A narrativa predominante é a da simplificação. Contudo, para pequenas e médias empresas, a transição que se inicia agora em 2026 não deve ser encarada apenas como uma mudança de nomenclatura, trata-se de uma alteração estrutural que exige preparo técnico e visão estratégica.
O presente ano funcionará como um período de adaptação, as empresas passarão a destacar nas notas fiscais alíquotas simbólicas de 0,9% para a CBS e 0,1% para o IBS. Ainda assim, o desafio não é meramente financeiro, será necessário revisar sistemas de emissão de documentos fiscais, adequar parametrizações contábeis e treinar equipes internas para lidar com a nova lógica de apuração.
Para as empresas optantes pelo Simples Nacional, a reforma introduz uma possibilidade que merece análise criteriosa, a escolha semestral entre manter a apuração do IBS e da CBS dentro do regime unificado ou optar pelo recolhimento “por fora”, com possibilidade de creditamento mais amplo. Essa decisão pode alterar significativamente a dinâmica comercial da empresa, especialmente quando inserida em cadeias produtivas que valorizam o aproveitamento de créditos tributários.
Já as empresas enquadradas no Lucro Real ou no Lucro Presumido enfrentarão mudanças mais imediatas, o novo modelo amplia o conceito de crédito financeiro, eliminando distorções cumulativas e permitindo a compensação de tributos pagos ao longo da cadeia. Contudo, exige maior controle e organização das informações fiscais, pois o correto aproveitamento dos créditos passa a ser elemento central da eficiência tributária.
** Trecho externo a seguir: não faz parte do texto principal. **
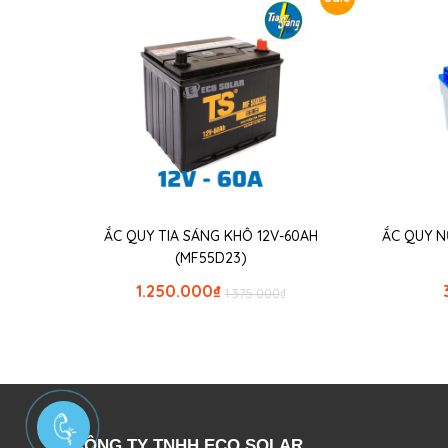
ẮC QUY TIA SÁNG KHÔ 12V-60AH
ẮC QUY N
(MF55D23)
1.250.000
₫
1.375.000
₫
CÔNG TY TNHH ECO SOLAR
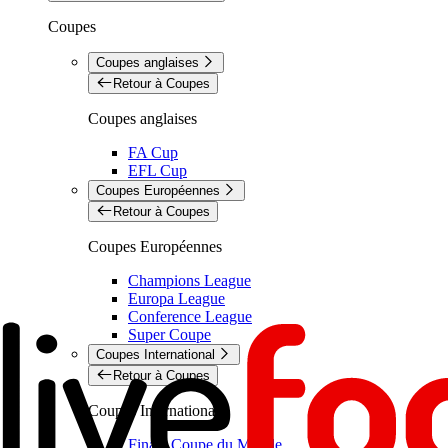
Coupes
Coupes anglaises
Retour à Coupes
Coupes anglaises
FA Cup
EFL Cup
Coupes Européennes
Retour à Coupes
Coupes Européennes
Champions League
Europa League
Conference League
Super Coupe
Coupes International
Retour à Coupes
Coupes International
Finale Coupe du Monde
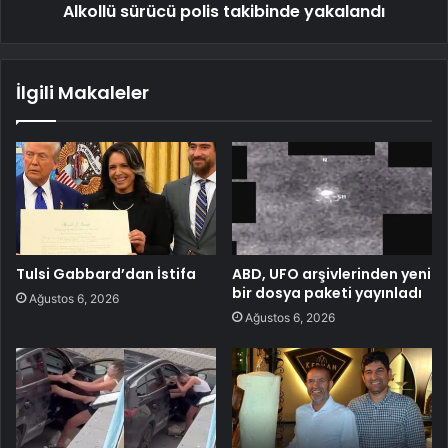
Alkollü sürücü polis takibinde yakalandı
İlgili Makaleler
Tulsi Gabbard’dan İstifa
ABD, UFO arşivlerinden yeni
bir dosya paketi yayınladı
Ağustos 6, 2026
Ağustos 6, 2026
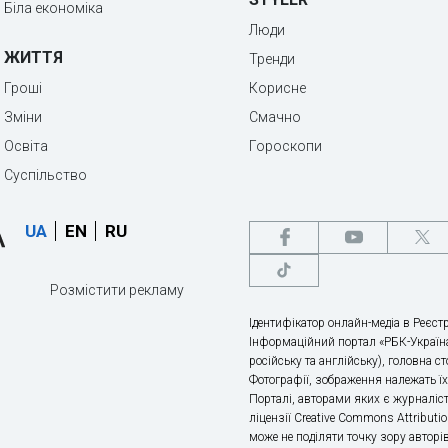
Біла економіка
Люди
ЖИТТЯ
Тренди
Гроші
Корисне
Зміни
Смачно
Освіта
Гороскопи
Суспільство
UA
EN
RU
Розмістити рекламу
Ідентифікатор онлайн-медіа в Реєстр
Інформаційний портал «РБК-Україна
російську та англійську), головна с
Фотографії, зображення належать ї
Порталі, авторами яких є журналіс
ліцензії Creative Commons Attributio
може не поділяти точку зору авторі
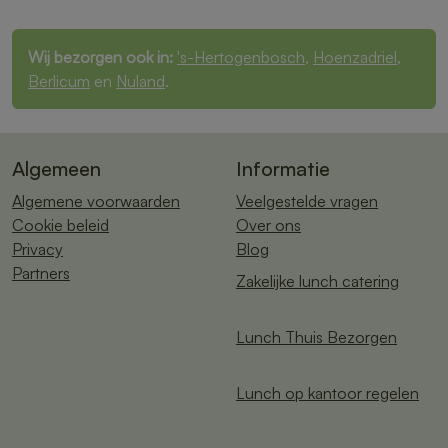
Wij bezorgen ook in:
's-Hertogenbosch
,
Hoenzadriel
,
Berlicum
en
Nuland
.
Algemeen
Informatie
Algemene voorwaarden
Veelgestelde vragen
Cookie beleid
Over ons
Privacy
Blog
Partners
Zakelijke lunch catering
Lunch Thuis Bezorgen
Lunch op kantoor regelen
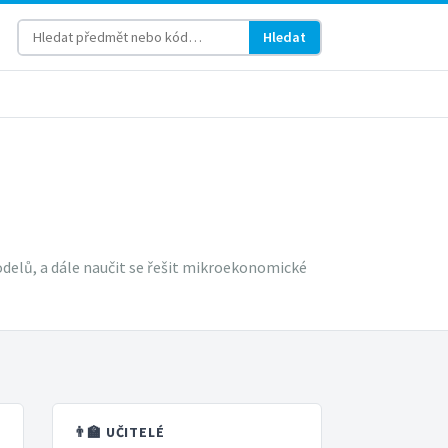
Hledat
delů, a dále naučit se řešit mikroekonomické
👨‍🏫 UČITELÉ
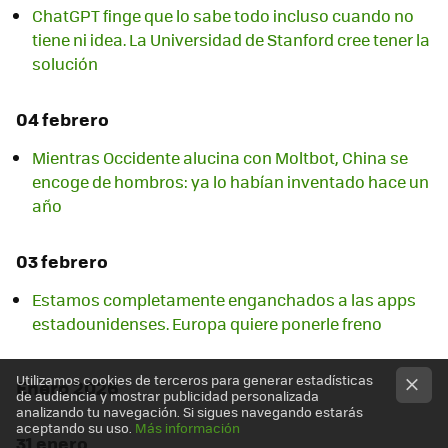
ChatGPT finge que lo sabe todo incluso cuando no
tiene ni idea. La Universidad de Stanford cree tener la
solución
04 febrero
Mientras Occidente alucina con Moltbot, China se
encoge de hombros: ya lo habían inventado hace un
año
03 febrero
Estamos completamente enganchados a las apps
estadounidenses. Europa quiere ponerle freno
Utilizamos cookies de terceros para generar estadísticas
Enero 2026
de audiencia y mostrar publicidad personalizada
analizando tu navegación. Si sigues navegando estarás
aceptando su uso.
Más información
31 enero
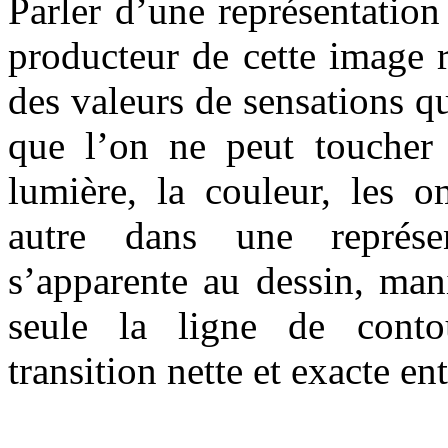
Parler d’une représentation
producteur de cette image r
des valeurs de sensations qu
que l’on ne peut toucher
lumière, la couleur, les o
autre dans une représe
s’apparente au dessin, mani
seule la ligne de conto
transition nette et exacte en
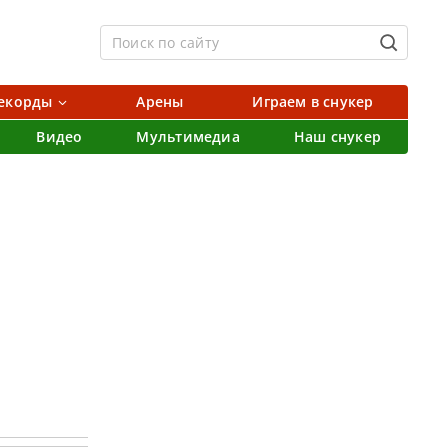
екорды
Арены
Играем в снукер
Видео
Мультимедиа
Наш снукер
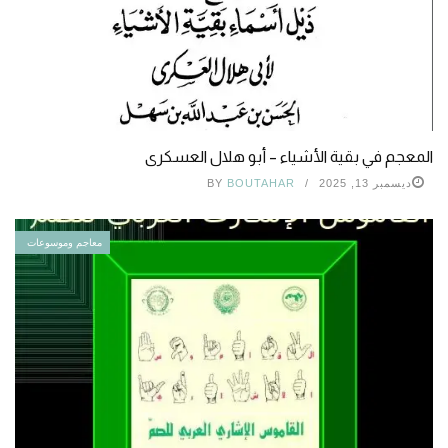
المعجم في بقية الأشياء – أبو هلال العسكرى
ديسمبر 13, 2025
BOUTAHAR
BY
معاجم وموسوعات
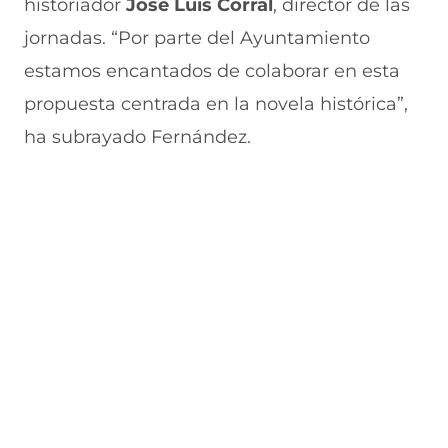
historiador
José Luis Corral
, director de las
a
n
v
n
u
n
a
e
a
e
jornadas. “Por parte del Ayuntamiento
u
n
n
n
v
e
u
t
u
a
estamos encantados de colaborar en esta
v
e
a
e
v
propuesta centrada en la novela histórica”,
a
v
n
v
e
v
a
a
a
n
ha subrayado Fernández.
e
v
)
v
t
n
e
e
a
t
n
n
n
a
t
t
a
n
a
a
)
a
n
n
)
a
a
)
)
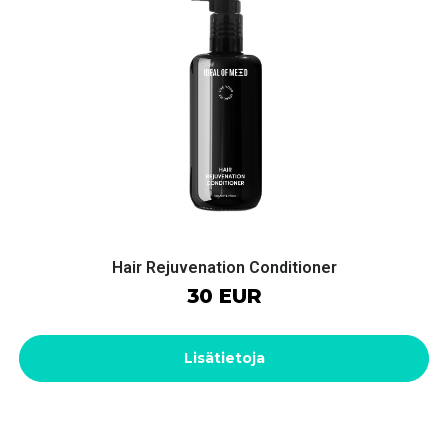
Hair Rejuvenation Conditioner
30 EUR
Lisätietoja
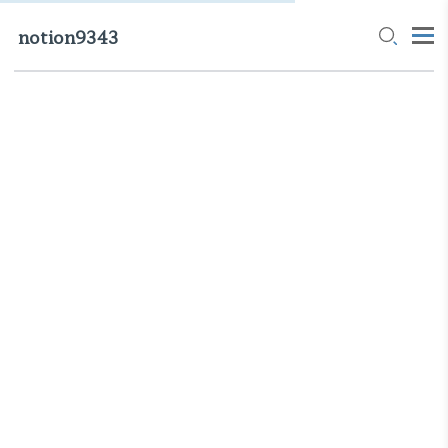
notion9343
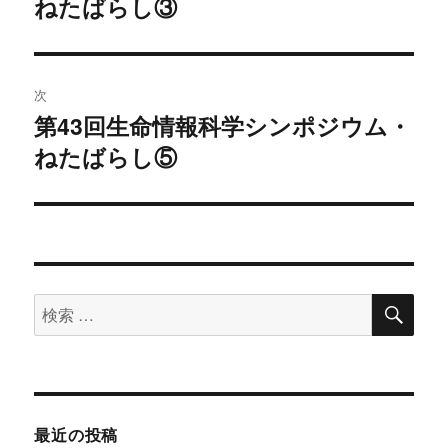
ねたばらし③
去
ナ
の
ビ
投
稿:
ゲ
次
第43回生命情報科学シンポジウム・
次
ー
ねたばらし⑤
の
シ
投
稿:
ョ
ン
検
検
索
索
対
象:
最近の投稿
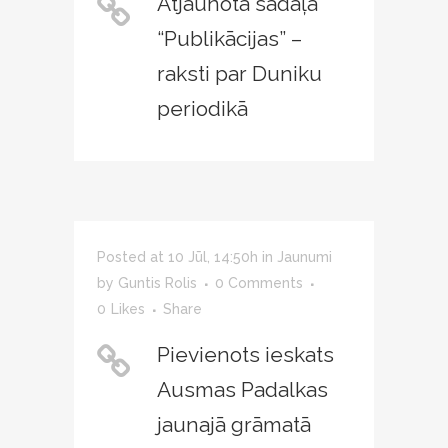
Atjaunota sadaļa
“Publikācijas” –
raksti par Duniku
periodikā
Posted at 10 Jūl, 14:50h
in
Jaunumi
by
Guntis Rolis
0 Comments
0
Likes
Share
Pievienots ieskats
Ausmas Padalkas
jaunajā grāmatā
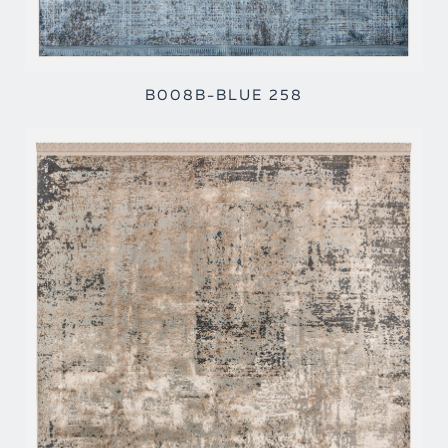
B008B-BLUE 258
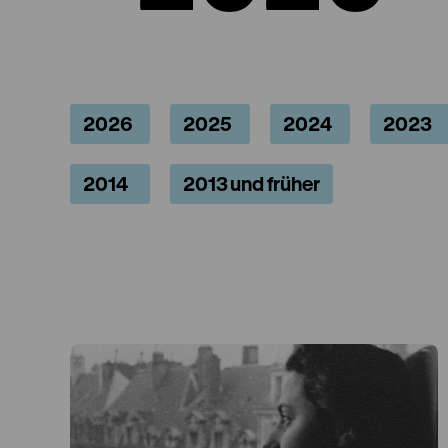
2026
2025
2024
2023
2014
2013 und früher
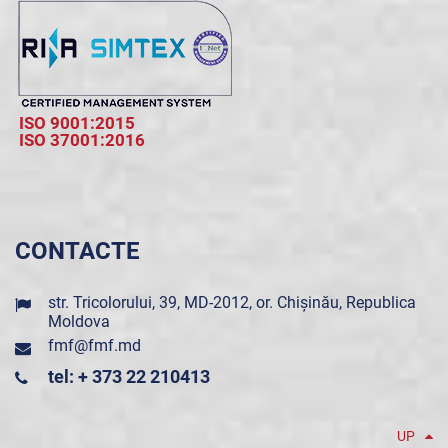
ISO 9001:2015
ISO 37001:2016
CONTACTE
str. Tricolorului, 39, MD-2012, or. Chișinău, Republica
Moldova
fmf@fmf.md
tel: + 373 22 210413
UP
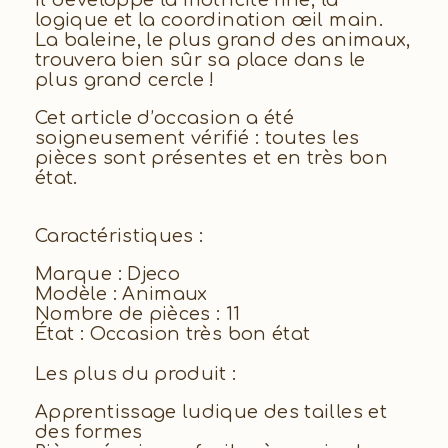
logique et la coordination œil main.
La baleine, le plus grand des animaux,
trouvera bien sûr sa place dans le
plus grand cercle !
Cet article d’occasion a été
soigneusement vérifié : toutes les
pièces sont présentes et en très bon
état.
Caractéristiques :
Marque : Djeco
Modèle : Animaux
Nombre de pièces : 11
État : Occasion très bon état
Les plus du produit :
Apprentissage ludique des tailles et
des formes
É preciso compreender que a reforma busca neutralidade tributária, mas neutralidade não significa ausência de impacto individual, cada empresa reagirá de forma distinta ao novo modelo, dependendo de seu setor, estrutura de custos e inserção no mercado.
Nesse cenário, a postura mais prudente não é a espera passiva, a transição exige análise prévia de contratos, revisão de políticas de precificação, avaliação do regime tributário mais adequado e acompanhamento atento das normas complementares que ainda serão editadas.
É aqui que entra a diferença, contar com um advogado tributarista especializado transforma esse período de mudança em uma vantagem estratégica, sua atuação técnica e preventiva permite que a empresa atravesse o período de transição com previsibilidade e segurança, reduzindo contingências e convertendo mudanças legislativas em vantagem competitiva.
A Reforma Tributária não é uma mudança simples de nomenclatura, é uma reengenharia profunda do sistema fiscal que exige preparação imediata. Para a pequena e média empresa, o caminho mais seguro não é tentar navegar sozinho nesse novo mar de regras e incertezas, mas contar com uma assistência especializada que transforme os obstáculos em oportunidades de sobrevivência e crescimento sustentável.